High temperature, humidity reduce coronavirus transmission: Study

High temperature, humidity reduce coronavirus transmission: Study

High temperature and humidity can reduce the transmission of the novel coronavirus or COVID-19, which has so far affected 162 countries and territories including Bangladesh, according to a new study Chinese researchers.

Jingyuan Wang, Kai Feng and Weifeng Lv from the School of Computer Science and Engineering at Beihang University and Ke Tang from the School of Social Sciences at Tsinghua University, jointly conducted the research from January 21 to 23.

They said their finding is consistent with the fact that high temperature and high humidity significantly reduce the transmission of influenza.

“It indicates that the arrival of summer and rainy season in the northern hemisphere can effectively reduce the transmission of the COVID-19,” they wrote in the 19-page research that appeared online on March 10 and was later revised again on March 14.

After estimating serial interval of COVID-19 from 105 pairs of the virus carriers and the infected, researchers calculated the daily effective reproductive number, R, for each of all 100 Chinese cities with more than 40 cases.

Using R values as proxies of non-intervened transmission intensity, researchers found that under a linear regression framework, high temperature and high relative humidity significantly reduce the transmission of COVID-19.

The study also shows that one degree Celsius increase in temperature and one percent increase in relative humidity lower R by 0.0383 and 0.0224, respectively.

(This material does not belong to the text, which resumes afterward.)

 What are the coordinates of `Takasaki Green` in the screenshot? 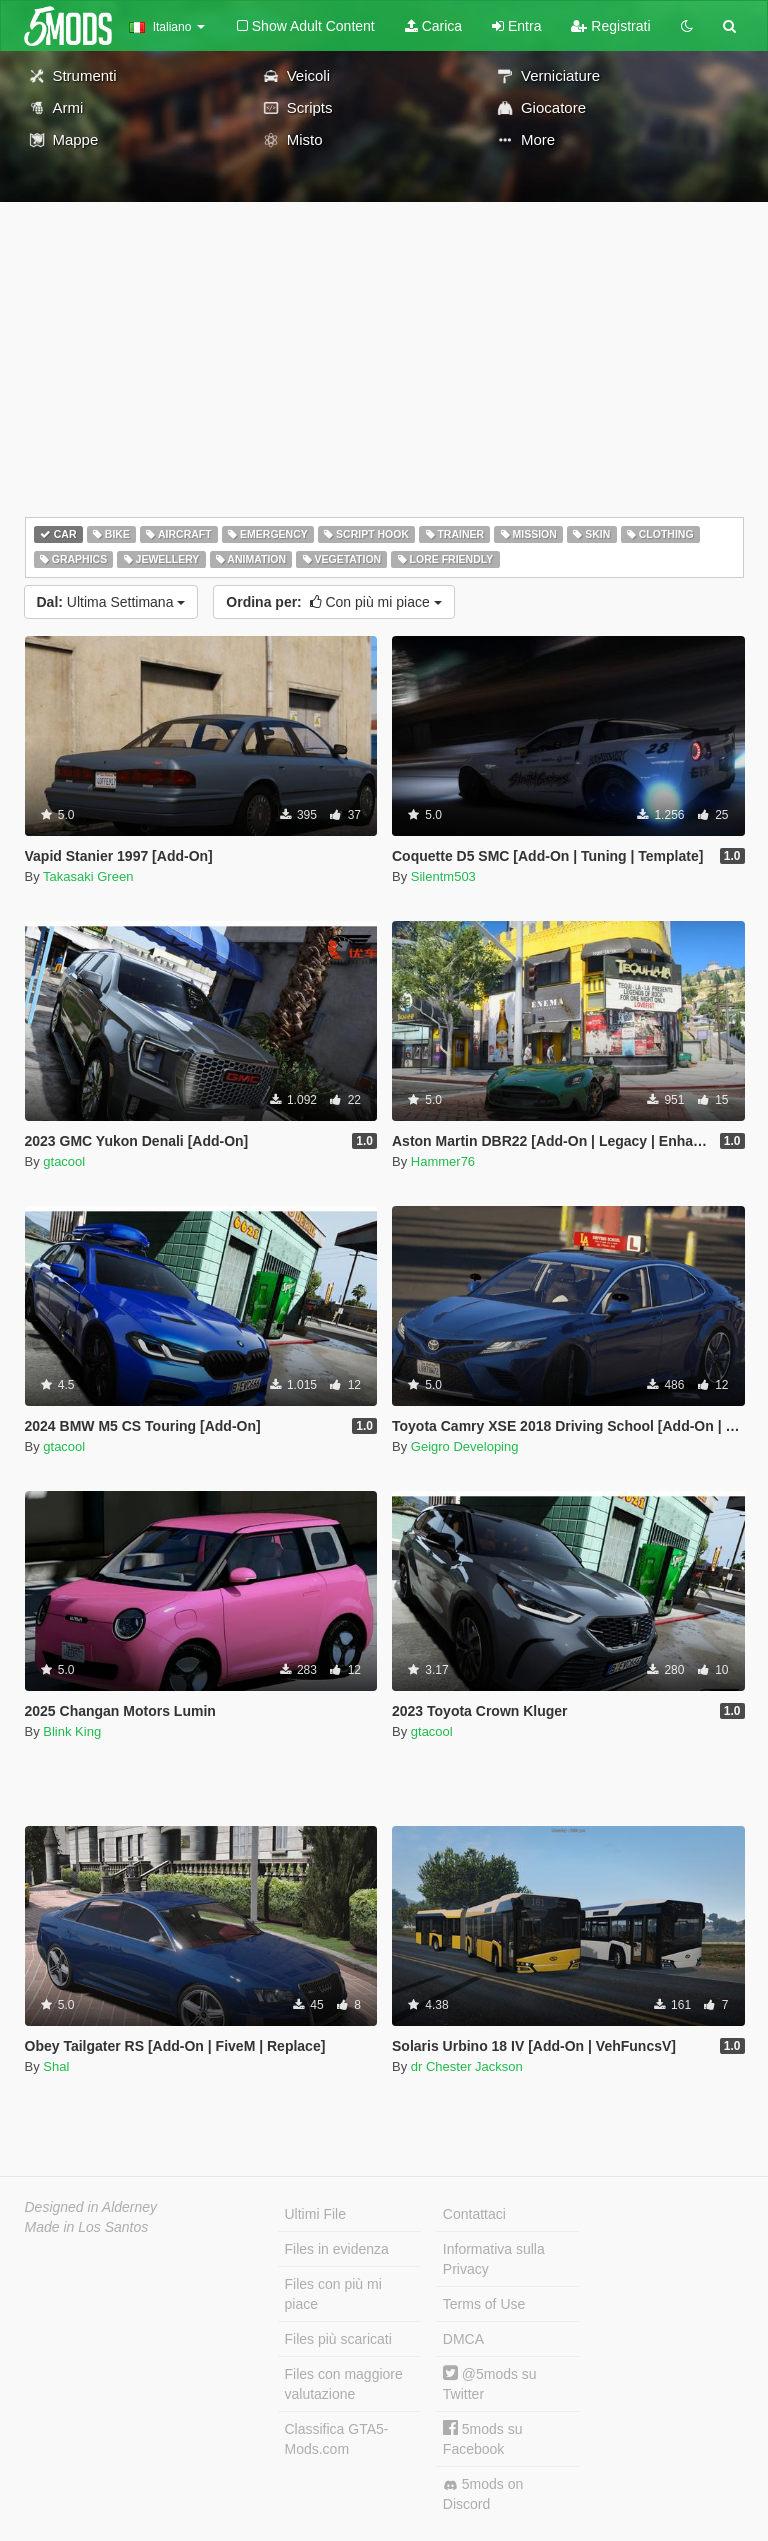 It's located at (88, 876).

Meanwhile, a German virologist, an Indian infectious disease specialist, an epidemiology expert of Johns Hopkins University, and a pathology professor of the University of Hong Kong also mentioned about natural decrease of coronavirus transmission thanks to high temperature, humidity and sunlight.

Thomas Pietschmann, a virologist from Germany's Centre for Experimental and Clinical Infection Research, said coronavirus is "not very heat-resistant, which means that it quickly breaks down when temperatures rise", reports Deutsche Welle.

Chennai-based Dr Abdul Ghafur said heat and humidity in India "could be one of the reasons" why coronavirus is not spreading faster, as weather limits the virus from travelling "longer or faster", reports Al Jazeera.

Dr Stefan Baral, an epidemiology expert at Johns Hopkins University, said he expects "a natural decrease" of the disease as the US moves into warmer weather, according to the Boston Herald.

AccuWeather, the US-based forecaster, quoted Dr John Nicholls, a pathology professor at the University of Hong Kong, as saying that there are three things coronavirus does not like: Sunlight, Temperature and Humidity.

"Sunlight will cut the virus's ability to grow in half, so the half-life will be 2.5 minutes, and in the dark it's about 13 to 20 [minutes]. Sunlight is really good at killing viruses," Nicholls said.

Coronavirus or COVID-19 pandemic claimed 7,164 lives globally as of Tuesday. The disease has so far infected 182,550 people around the world, according to worldometer.

Bangladesh has so far confirmed eight cases. Four of these patients had come from Europe. The country announced detection of three new patients, including two children, on Monday and confirmed that the virus has started transmitting locally.